A Phoenix elementary school principal has pleaded guilty to criminal charges of failing to notify authorities of evidence that a student was being sexually abused by a staff member at her school.
Joanne L. Talazus, the principal of Longview Elementary School, was convicted last month under a state law that requires educators and school officials to report suspected abuse. Under a plea agreement, she will lose her teacher’s license and could serve up to six months in prison.
The educator involved in the case, Ronald Ruelas, 32, a counselor at the school, was convicted last month of numerous felony charges relating to abusing and molesting students, and was sentenced July 1 to 175 years in prison.
Though most states have laws that require educators to report suspected abuse, convictions under such laws are rare, experts say. “This isn’t something that happens frequently,” said Robert Shoop, a professor of education law at Kansas State University, who studies such cases.
Usually, the perpetrator of the abuse is the only one who is prosecuted, he said.
Often, prosecutors decide not to charge principals or other school officials because the circumstances of abuse cases are murky, he added.
“If someone comes in and says someone is harming a child, then any reasonable person would say that raises suspicions,” Mr.

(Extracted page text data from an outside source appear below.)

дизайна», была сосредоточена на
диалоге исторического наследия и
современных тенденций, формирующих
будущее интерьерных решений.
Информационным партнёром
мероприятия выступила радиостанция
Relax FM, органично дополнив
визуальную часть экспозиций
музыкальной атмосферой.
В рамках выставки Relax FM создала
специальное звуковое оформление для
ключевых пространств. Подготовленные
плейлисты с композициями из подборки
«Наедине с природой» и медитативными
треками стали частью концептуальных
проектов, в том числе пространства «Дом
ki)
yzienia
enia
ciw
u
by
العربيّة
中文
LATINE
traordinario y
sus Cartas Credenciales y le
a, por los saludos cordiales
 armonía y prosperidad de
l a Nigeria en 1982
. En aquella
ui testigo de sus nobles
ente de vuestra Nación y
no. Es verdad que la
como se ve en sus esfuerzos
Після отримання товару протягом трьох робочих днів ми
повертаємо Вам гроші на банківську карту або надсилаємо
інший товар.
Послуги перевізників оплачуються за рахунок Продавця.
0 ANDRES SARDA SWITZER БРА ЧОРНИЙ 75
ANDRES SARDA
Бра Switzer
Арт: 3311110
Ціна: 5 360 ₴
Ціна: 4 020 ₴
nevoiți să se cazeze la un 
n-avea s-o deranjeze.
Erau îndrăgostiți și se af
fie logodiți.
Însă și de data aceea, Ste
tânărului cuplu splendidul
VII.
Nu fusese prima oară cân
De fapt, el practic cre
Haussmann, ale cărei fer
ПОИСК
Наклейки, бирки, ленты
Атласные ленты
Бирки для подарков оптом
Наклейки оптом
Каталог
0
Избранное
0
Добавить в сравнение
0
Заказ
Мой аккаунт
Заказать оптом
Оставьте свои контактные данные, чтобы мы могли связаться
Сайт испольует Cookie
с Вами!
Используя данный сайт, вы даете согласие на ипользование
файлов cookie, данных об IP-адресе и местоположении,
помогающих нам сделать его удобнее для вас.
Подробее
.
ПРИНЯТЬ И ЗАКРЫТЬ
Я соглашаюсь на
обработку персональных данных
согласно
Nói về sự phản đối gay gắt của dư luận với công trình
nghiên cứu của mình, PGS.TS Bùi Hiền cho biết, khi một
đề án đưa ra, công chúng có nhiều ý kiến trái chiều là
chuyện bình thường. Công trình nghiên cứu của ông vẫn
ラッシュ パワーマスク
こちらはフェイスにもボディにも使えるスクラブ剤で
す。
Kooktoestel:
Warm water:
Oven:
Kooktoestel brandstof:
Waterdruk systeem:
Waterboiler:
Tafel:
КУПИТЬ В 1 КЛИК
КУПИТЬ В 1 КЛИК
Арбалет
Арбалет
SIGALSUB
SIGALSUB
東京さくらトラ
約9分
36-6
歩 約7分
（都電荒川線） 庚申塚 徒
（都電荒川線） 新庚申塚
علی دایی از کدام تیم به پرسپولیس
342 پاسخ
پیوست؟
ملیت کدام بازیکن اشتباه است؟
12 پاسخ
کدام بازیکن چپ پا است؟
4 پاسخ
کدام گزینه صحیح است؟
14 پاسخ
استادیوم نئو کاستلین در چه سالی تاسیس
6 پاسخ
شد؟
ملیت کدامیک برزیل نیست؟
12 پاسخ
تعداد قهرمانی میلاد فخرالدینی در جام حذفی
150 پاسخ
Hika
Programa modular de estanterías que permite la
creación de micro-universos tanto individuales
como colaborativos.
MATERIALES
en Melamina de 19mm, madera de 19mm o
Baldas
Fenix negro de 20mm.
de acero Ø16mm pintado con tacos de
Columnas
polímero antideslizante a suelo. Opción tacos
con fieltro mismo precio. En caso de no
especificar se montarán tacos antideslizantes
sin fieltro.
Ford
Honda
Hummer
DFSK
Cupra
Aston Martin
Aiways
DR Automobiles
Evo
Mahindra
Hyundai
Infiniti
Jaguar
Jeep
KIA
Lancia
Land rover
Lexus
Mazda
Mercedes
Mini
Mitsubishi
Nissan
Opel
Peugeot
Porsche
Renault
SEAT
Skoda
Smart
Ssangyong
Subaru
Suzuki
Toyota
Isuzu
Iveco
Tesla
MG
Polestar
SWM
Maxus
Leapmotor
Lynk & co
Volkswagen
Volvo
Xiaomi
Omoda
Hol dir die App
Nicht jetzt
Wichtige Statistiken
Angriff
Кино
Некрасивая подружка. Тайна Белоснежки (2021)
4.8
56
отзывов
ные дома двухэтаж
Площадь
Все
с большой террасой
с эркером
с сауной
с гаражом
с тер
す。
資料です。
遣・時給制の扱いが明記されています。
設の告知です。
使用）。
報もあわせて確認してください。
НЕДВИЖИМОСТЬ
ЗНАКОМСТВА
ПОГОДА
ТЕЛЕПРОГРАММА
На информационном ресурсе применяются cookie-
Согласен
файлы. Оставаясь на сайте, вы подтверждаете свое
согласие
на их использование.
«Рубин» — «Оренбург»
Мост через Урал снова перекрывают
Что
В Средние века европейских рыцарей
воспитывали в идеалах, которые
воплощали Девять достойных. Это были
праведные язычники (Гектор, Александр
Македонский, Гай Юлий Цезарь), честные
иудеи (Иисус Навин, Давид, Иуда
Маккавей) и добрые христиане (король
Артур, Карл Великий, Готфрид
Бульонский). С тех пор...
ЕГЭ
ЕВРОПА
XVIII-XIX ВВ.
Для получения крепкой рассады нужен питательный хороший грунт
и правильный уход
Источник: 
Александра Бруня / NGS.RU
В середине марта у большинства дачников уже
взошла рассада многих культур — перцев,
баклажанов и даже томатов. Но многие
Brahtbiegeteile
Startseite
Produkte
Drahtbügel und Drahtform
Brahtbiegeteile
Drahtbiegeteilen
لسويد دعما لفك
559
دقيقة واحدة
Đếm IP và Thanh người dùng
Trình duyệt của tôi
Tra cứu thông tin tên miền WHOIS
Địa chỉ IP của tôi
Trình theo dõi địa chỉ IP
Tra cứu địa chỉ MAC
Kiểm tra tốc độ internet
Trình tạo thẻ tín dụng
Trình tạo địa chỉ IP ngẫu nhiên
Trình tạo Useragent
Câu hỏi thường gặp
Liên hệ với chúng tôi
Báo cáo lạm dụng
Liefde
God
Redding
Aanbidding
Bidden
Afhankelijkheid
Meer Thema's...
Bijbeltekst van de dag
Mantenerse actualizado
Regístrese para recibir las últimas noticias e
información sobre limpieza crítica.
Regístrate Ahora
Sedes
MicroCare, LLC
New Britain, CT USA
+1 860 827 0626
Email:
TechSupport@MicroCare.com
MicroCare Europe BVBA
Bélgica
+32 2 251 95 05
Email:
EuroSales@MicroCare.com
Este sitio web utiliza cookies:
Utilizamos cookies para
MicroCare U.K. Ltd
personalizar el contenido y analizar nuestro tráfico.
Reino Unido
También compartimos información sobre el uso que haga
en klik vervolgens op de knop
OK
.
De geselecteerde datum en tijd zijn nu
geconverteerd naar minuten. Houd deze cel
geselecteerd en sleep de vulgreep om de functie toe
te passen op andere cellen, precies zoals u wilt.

Shoop said. “But if there is some oblique rumor, it may not cross that threshold.”
Individuals who fail to report such crimes more often are the targets of civil cases in which parents seek damages for the emotional harm to their children, Mr. Shoop added.
No ‘Legal Ability’
In the Arizona case, prosecutors charged that Ms. Talazus had failed to inform police or child-welfare authorities of complaints from parents of two male students in 1994 that a counselor at the school had sexually abused the boys.
Arizona law mandates that educational staff members report any “immoral or unprofessional conduct” within 72 hours of becoming aware of the activity.
“In general, educators who are in charge of the care and control of young people do not have the legal ability to decide when there is legal duty to report to child protective services,” said Bill Fitzgerald, a spokesman for the Maricopa County prosecutor’s office, which handled the case against Ms. Talazus and the counselor.
Marc Budoff, Ms. Talazus’ lawyer, said last week that the principal didn’t consider the charges against the school’s counselor credible. However, Mr. Budoff said, his client now acknowledges that the information should have been reported to authorities. “My client’s error was trying to evaluate the complaint herself,” he said.
A sentencing hearing for Ms. Talazus is scheduled for July 26.